Política

«Cuando 12 años son muchos»

Víctor Maldonado R. Sociólogo

Licenciado en Sociología y Magíster en Ciencias Políticas, ambas de la Universidad de Chile.

Los cumpleaños en el Frente Amplio son extraños porque la gente llega para desearte que ojalá no cumplas el próximo. Claro que se refieren a la continuidad de los partidos. En este caso el protagonista fue Revolución Democrática y el saludo-pésame fue nuevamente entregado por Gabriel Boric.

Entre las opciones que se tienen, el paso del Frente Amplio de conglomerado a partido es la mejor disponible. Permanecer como hasta ahora es lo mismo que la extinción segura. Valientes y temerosos están disponibles para dar el paso. Si la escalera se está incendiando desde abajo, no queda otra cosa que subir.

La presencia de Boric fue, sin embargo, una buena señal porque la política es una actividad mucho menos fría de lo que suponen sus detractores. Los afectos y las demostraciones de afecto importan mucho. No se puede iniciar una travesía plagada de riesgos sin buen ánimo y la compañía se agradece.

Ha llegado el momento de devolver la mano. Los partidos han sido plataformas para los líderes, pero ahora se trata de ayudar a sostenerlos, reconociendo lo necesario de participar en una empresa colectiva y que sus comunidades de afectos y propósitos son irreemplazables más allá de las denominaciones.

El Frente Amplio vive este proceso con mucho dramatismo y alta exposición pública porque se está en el poder, en un ejercicio que se dio, definitivamente, con demasiada anticipación. Nadie se hace ilusiones y se parte de la base que debut y despedida son momentos que van a quedar muy próximos, en esta primera experiencia, se entiende.

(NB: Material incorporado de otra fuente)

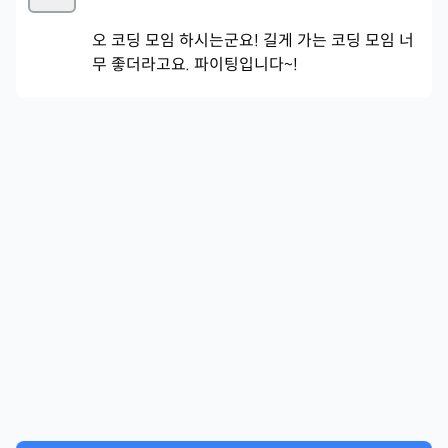
오 코딩 모임 하시는군요! 길게 가는 코딩 모임 너
무 좋더라고요. 파이팅입니다~!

No se pueden mirar estos sucesos como si fueran noticias provenientes de un lugar remoto. Si bien se mira, no hay ningún partido que no se encuentre hoy en la necesidad de ratificar su razón de ser y adaptarse a las nuevas circunstancias o perecer. No por casualidad han llegado todos a la misma encrucijada.

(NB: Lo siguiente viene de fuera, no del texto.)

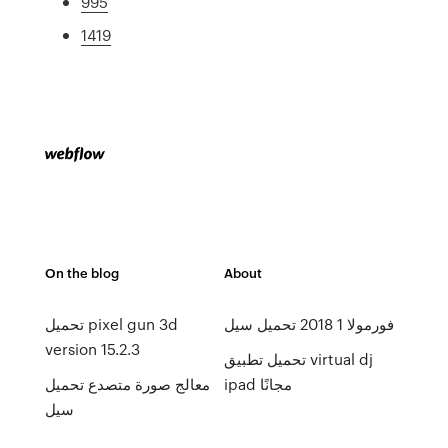
995
1419
On the blog
About
فورمولا 1 2018 تحميل سيل
تحميل pixel gun 3d
version 15.2.3
تحميل تطبيق virtual dj
ipad مجانًا
معالج صورة متصدع تحميل
سيل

La situación es sencilla: el fraccionamiento del sistema de partidos ha llegado a tal extremo que no resulta compatible con la existencia de una democracia estable basada en la constitución de mayorías sólidas y disciplinadas.

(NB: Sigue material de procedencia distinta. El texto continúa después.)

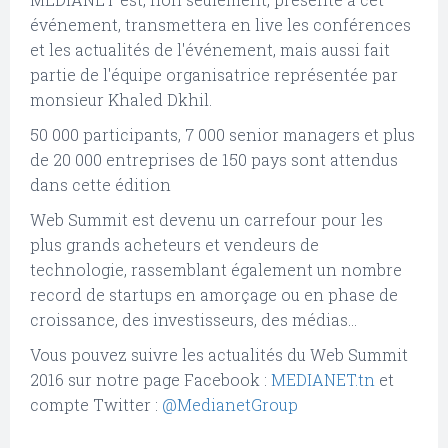
événement, transmettera en live les conférences
et les actualités de l'événement, mais aussi fait
partie de l'équipe organisatrice représentée par
monsieur Khaled Dkhil.
50 000 participants, 7 000 senior managers et plus
de 20 000 entreprises de 150 pays sont attendus
dans cette édition
Web Summit est devenu un carrefour pour les
plus grands acheteurs et vendeurs de
technologie, rassemblant également un nombre
record de startups en amorçage ou en phase de
croissance, des investisseurs, des médias...
Vous pouvez suivre les actualités du Web Summit
2016 sur notre page Facebook :
MEDIANET.tn
et
compte Twitter :
@MedianetGroup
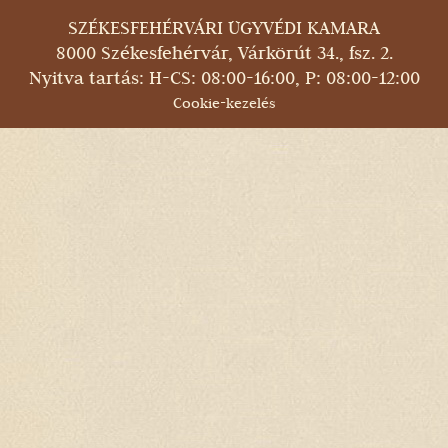
SZÉKESFEHÉRVÁRI ÜGYVÉDI KAMARA
8000 Székesfehérvár, Várkörút 34., fsz. 2.
Nyitva tartás: H-CS: 08:00-16:00, P: 08:00-12:00
Cookie-kezelés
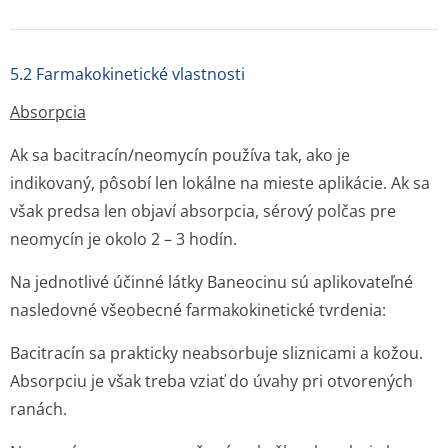
5.2 Farmakokinetické vlastnosti
Absorpcia
Ak sa bacitracín/neomycín používa tak, ako je
indikovaný, pôsobí len lokálne na mieste aplikácie. Ak sa
však predsa len objaví absorpcia, sérový polčas pre
neomycín je okolo 2 – 3 hodín.
Na jednotlivé účinné látky Baneocinu sú aplikovateľné
nasledovné všeobecné farmakokinetické tvrdenia:
Bacitracín sa prakticky neabsorbuje sliznicami a kožou.
Absorpciu je však treba vziať do úvahy pri otvorených
ranách.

Tanto es así, que no hay manera de desentenderse del asunto, hacerlo sólo redundará en un aumento de los daños involucrados. Puede que no hayamos podido cambiar la Constitución con el concurso de todos, pero tendremos que introducir modificaciones al sistema de partidos por la vía parlamentaria.

No se trata de una reforma optativa ni que se pueda diferir en el tiempo porque estamos en un año electoral, las reglas del juego tienen que estar definidas con anterioridad y eso acota mucho el espacio disponible.

En el punto de partida encontramos algunas certezas. Primero, cuando en la última elección parlamentaria se presentaron 27 partidos y unos entusiastas quieren crear otros, hay que poner condiciones razonables para su existencia.

Segundo, cuando los partidos “grandes” han disminuido también su adhesión o permanecen poco en la cima, importan mucho las coaliciones.

Tercero, en un año electoral, no se puede imponer una reforma por parte de los partidos mayores en su beneficio porque no se puede negociar con los mismos a los que estas tratando de eliminar. ¿Hay algo de esto que no se entienda?